Islam teaches that Jesus Himself never claimed to be the Son of God. Surah 9:30 states, “The Jews call Ezra a son of God, and the Christians call Christ the son of God. That is a saying from their mouth; (In this) they but imitate what the unbelievers of old used to say. God’s curse be upon them: how they are deluded away from the truth!” Chapter nine of the Qur’an teaches that the Jews believed Ezra was a son of God, Christians believe that Jesus is the Son of God, and that both are deceived and enemies of Allah. The assertion that God stands against those who believe in the deity of Christ is in contradiction with the Bible. Surah 5:116-117 states:
And behold! God will say [i.e. on the Day of Judgment]: “Oh Jesus, the son of Mary! Didst thou say unto men, worship me and my mother as gods in derogation of God?” He will say: “Glory to Thee! Never could I say what I had no right (to say). Had I said such a thing, You would indeed have known it. You know what is in my heart, though I know not what is in Yours. For You know in full all that is hidden. Never did I say to them anything except what You commanded me to say: ‘Worship God, my Lord and your Lord.’ And I was a witness over them while I lived among them. When You took me up, You were the Watcher over them, and You are a witness to all things.”

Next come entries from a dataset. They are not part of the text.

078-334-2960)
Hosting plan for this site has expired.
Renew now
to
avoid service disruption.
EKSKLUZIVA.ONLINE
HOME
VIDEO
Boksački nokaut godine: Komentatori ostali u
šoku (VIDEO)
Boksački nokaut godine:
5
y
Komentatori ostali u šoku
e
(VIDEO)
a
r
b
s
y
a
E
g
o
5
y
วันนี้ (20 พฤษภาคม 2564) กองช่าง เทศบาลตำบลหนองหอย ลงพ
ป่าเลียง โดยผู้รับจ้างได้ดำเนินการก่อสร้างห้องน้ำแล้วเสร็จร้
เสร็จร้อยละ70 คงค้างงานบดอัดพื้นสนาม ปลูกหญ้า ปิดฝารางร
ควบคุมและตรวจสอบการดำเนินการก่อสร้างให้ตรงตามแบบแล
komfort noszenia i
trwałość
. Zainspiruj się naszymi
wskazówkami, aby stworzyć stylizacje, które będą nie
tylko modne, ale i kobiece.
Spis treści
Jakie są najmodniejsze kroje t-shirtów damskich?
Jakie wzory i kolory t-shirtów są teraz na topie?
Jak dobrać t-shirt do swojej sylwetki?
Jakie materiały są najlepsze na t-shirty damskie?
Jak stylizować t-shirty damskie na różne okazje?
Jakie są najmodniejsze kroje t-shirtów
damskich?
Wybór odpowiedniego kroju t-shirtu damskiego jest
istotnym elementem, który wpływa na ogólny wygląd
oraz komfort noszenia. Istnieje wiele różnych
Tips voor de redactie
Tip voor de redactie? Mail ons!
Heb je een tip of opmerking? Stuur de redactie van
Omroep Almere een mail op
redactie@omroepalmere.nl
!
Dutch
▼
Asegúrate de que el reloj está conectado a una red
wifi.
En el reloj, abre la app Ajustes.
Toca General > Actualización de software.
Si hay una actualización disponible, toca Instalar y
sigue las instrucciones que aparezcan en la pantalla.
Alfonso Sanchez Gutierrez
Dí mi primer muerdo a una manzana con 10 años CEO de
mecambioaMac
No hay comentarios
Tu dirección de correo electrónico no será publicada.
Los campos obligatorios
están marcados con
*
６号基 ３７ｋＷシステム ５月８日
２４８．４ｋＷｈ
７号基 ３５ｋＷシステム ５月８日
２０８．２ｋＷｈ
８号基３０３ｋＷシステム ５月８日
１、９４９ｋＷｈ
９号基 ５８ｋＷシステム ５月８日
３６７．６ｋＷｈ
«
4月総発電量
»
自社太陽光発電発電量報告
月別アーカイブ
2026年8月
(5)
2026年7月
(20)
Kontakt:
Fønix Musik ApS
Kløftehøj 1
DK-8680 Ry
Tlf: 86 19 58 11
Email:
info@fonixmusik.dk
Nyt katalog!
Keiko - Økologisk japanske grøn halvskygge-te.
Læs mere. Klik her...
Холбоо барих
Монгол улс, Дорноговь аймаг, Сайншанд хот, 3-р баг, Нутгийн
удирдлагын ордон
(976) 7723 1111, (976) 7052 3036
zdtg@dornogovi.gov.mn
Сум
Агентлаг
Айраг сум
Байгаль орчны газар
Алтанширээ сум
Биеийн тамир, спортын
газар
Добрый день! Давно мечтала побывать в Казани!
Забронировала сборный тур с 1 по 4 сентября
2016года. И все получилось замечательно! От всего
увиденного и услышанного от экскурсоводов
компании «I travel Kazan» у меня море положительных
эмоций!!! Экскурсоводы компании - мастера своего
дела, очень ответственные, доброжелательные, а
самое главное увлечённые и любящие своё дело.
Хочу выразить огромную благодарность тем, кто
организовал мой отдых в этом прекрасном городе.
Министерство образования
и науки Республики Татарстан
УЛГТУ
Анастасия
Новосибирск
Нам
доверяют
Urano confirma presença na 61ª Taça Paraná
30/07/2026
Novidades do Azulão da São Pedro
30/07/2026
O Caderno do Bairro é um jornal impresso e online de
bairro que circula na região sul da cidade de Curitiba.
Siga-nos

Chapter five of the Qur’an asserts that Christianity taught the worship of Mary as a god. From this passage and others, many Muslims have incorrectly concluded that the Christian doctrine of the Trinity is the Father, the Son, and Mary. In fact, the New Testament never taught the worship of Mary. Instead it clearly taught that one must worship the Lord God alone (Matt. 4:10). The biblical doctrine of the Trinity never included Mary. The chapter further states that Jesus Himself clearly denied claiming to be the Son of God and would not accept the worship of others. In contrast, the Bible teaches that Jesus claimed to be the divine Son of God and received worship (Jn. 8, Matt.14:33, 28:17). Sura 5:75 states:
Christ, the son of Mary, was no more than a messenger; many were the messengers that passed away before him. His mother was a woman of truth. They had both to eat their (daily) food. See how God makes His signs clear to them; yet see in what ways they are deluded away from the truth!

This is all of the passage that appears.